I am having a hard time deciding if your words are from personal experience. If you are just cocky by nature or do you back up your words with “hard trad” sends?

Posted
5.11 with poor pro is bread and butter E4.

 

Andy Burham once told me (right after leading it) that p1 of Japanese gardens was E4 6a.

hardly bad pro on that rig...

 

My understanding of the mirky english system is that the E rating can reflect EITHER the sustainedness or the quality of the gear...the second number is the actual technical level of the hardest move...how to understand which thing the E represents is a mystery to me...

Posted (edited)
5.11 with poor pro is bread and butter E4.

 

Andy Burham once told me (right after leading it) that p1 of Japanese gardens was E4 6a.

hardly bad pro on that rig...

 

My understanding of the mirky english system is that the E rating can reflect EITHER the sustainedness or the quality of the gear...the second number is the actual technical level of the hardest move...how to understand which thing the E represents is a mystery to me...

 

The idea is that it requires the same difficulty overall to lead a well protected climb at a harder grade as it does to lead an easier but scary climb so they get the same E grade. Like it's as hard to climb an unprotected 5.10 as it is to lead a well-protected 11.

 

You can see this in practice when people say they climb 5.12 on bolts but 5.10 trad.

Edited by G-spotter
Posted
5.11 with poor pro is bread and butter E4.

 

Andy Burham once told me (right after leading it) that p1 of Japanese gardens was E4 6a.

hardly bad pro on that rig...

 

My understanding of the mirky english system is that the E rating can reflect EITHER the sustainedness or the quality of the gear...the second number is the actual technical level of the hardest move...how to understand which thing the E represents is a mystery to me...

 

The idea is that it requires the same difficulty overall to lead a well protected climb at a harder grade as it does to lead an easier but scary climb so they get the same E grade. Like it's as hard to climb an unprotected 5.10 as it is to lead a well-protected 11.

 

You can see this in practice when people say they climb 5.12 on bolts but 5.10 trad.

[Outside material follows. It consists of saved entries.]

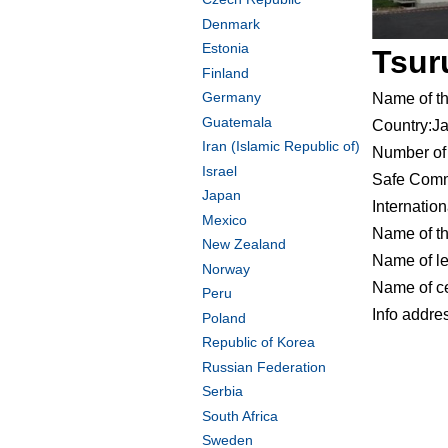
Denmark
Estonia
Tsur
Finland
Germany
Name of t
Guatemala
Country:J
Iran (Islamic Republic of)
Number of 
Israel
Safe Comm
Japan
Internatio
Mexico
Name of t
New Zealand
Name of le
Norway
Name of ce
Peru
Info addr
Poland
Republic of Korea
Russian Federation
Serbia
South Africa
Sweden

i understand the concept...but they never tell you whether the route is hard but protected or ez but scary with that E rating...

Posted

You can infer it from the tech. grade. Like E4 5b will be loose, scary and poor pro but E4 6b will be one hard move with bomber gear at your waist.

 

For instance I've apparently climbed E3 5b (according to the 3rd ascentionist) but failed on E2 5c which suggests I am OK with scary runouts but weak.

Posted (edited)

Anyone remember the old "S" grade that McKlane set up. I think the northwest should bring that back only change it to an "I" because I is the first letter of Intensity and our favorite place to climb.

Edited by DCramer
Posted
Anyone remember the old "S" grade that McKlane set up. I think the northwest should bring that back only change it to an "I" because I is the first letter of Intensity and our favorite place to climb.

 

The S was for Sandbag.

Posted

Besides the rack I would suggest studying John Long's books on climbing anchors. Learn how to use your gear properly and efficiently as well as starting out on climbs that are within your limits. Maybe do them as topropes first. However, onsight climbing is the most rewarding and unpredictable.